PROBLEM: Print out all of the records exactly; no picture belongs in the result.

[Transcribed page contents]

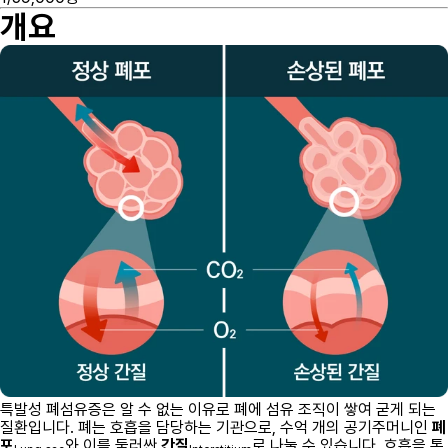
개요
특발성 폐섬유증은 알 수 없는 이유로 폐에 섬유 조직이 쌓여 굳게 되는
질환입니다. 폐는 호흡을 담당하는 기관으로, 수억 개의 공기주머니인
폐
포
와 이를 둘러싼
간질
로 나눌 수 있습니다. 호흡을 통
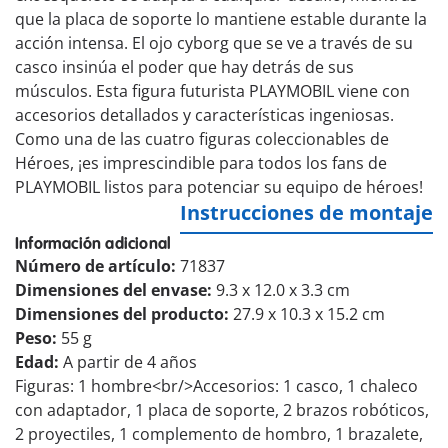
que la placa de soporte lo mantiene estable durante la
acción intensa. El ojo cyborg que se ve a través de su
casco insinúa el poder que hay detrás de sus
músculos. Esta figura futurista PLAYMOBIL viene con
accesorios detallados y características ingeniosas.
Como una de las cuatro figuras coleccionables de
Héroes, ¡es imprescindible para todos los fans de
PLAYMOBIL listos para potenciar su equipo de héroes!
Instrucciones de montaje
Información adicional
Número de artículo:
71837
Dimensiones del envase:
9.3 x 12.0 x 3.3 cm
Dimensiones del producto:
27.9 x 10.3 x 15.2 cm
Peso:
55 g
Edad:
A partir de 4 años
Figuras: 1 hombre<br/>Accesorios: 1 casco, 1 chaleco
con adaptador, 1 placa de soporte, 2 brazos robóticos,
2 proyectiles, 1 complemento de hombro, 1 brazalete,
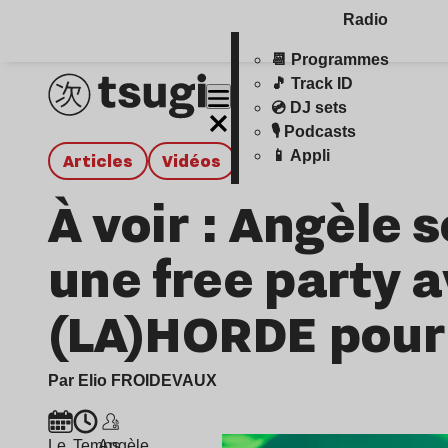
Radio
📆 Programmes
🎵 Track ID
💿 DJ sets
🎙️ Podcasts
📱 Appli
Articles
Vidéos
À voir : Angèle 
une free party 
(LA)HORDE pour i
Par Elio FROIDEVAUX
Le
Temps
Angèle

EXPECTED ANSWER:
개요
특발성 폐섬유증은 알 수 없는 이유로 폐에 섬유 조직이 쌓여 굳게 되는
질환입니다. 폐는 호흡을 담당하는 기관으로, 수억 개의 공기주머니인
폐
포
와 이를 둘러싼
간질
로 나눌 수 있습니다. 호흡을 통
que la placa de soporte lo mantiene estable durante la
acción intensa. El ojo cyborg que se ve a través de su
casco insinúa el poder que hay detrás de sus
músculos. Esta figura futurista PLAYMOBIL viene con
accesorios detallados y características ingeniosas.
Como una de las cuatro figuras coleccionables de
Héroes, ¡es imprescindible para todos los fans de
PLAYMOBIL listos para potenciar su equipo de héroes!
Instrucciones de montaje
Información adicional
Número de artículo:
71837
Dimensiones del envase:
9.3 x 12.0 x 3.3 cm
Dimensiones del producto:
27.9 x 10.3 x 15.2 cm
Peso:
55 g
Edad:
A partir de 4 años
Figuras: 1 hombre<br/>Accesorios: 1 casco, 1 chaleco
con adaptador, 1 placa de soporte, 2 brazos robóticos,
2 proyectiles, 1 complemento de hombro, 1 brazalete,
Radio
📆 Programmes
🎵 Track ID
💿 DJ sets
🎙️ Podcasts
📱 Appli
Articles
Vidéos
À voir : Angèle 
une free party 
(LA)HORDE pour i
Par Elio FROIDEVAUX
Le
Temps
Angèle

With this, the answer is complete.